The food arrived, a pair of meat patties between soggy layers of bread. Maya took a bite, the grease leaking on to her fingers. It was salty, and fiery from the chillies. She decided she liked it. ‘Very good, your American dish,’ she said, wiping her mouth. ‘So, you ended it.’

‘I came home.’

‘Poor girl. To be left behind.’ She thought of Cheryl, now without the solid bulk of Joy. How hollow her life must seem.

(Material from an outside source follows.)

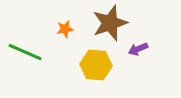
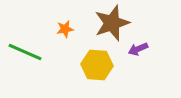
brown star: moved 2 px right
yellow hexagon: moved 1 px right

‘She couldn’t have been here with me.’

‘“Never the twain shall meet”?’

He shrugged, confused.

‘Kipling, you know? And Forster too.’

‘I don’t know what you mean.’

‘Nothing. Just something I read in a book.’ She remembered now, he wasn’t the bookish type.

‘I’m not very well read.’ He crumpled the napkin in his hand and tossed it on to his plate. ‘Not like your brother.’

‘Don’t worry. He burned his books anyway.’

‘Burned?’

‘Hitler-style. In the garden.’

Joy clapped his hand over his mouth.

‘Yes, really.’ She had relived the incident so many times in her mind, she had forgotten how shocking it was.

They sat for a moment, picking at the remnants of their meal. Joy didn’t ask her why, or how, Sohail had burned his books, and she was happy not to have to describe it.

‘I suppose you’ve answered my question. I wanted to know why you left home, why you stayed away so long. Was it because of the books?’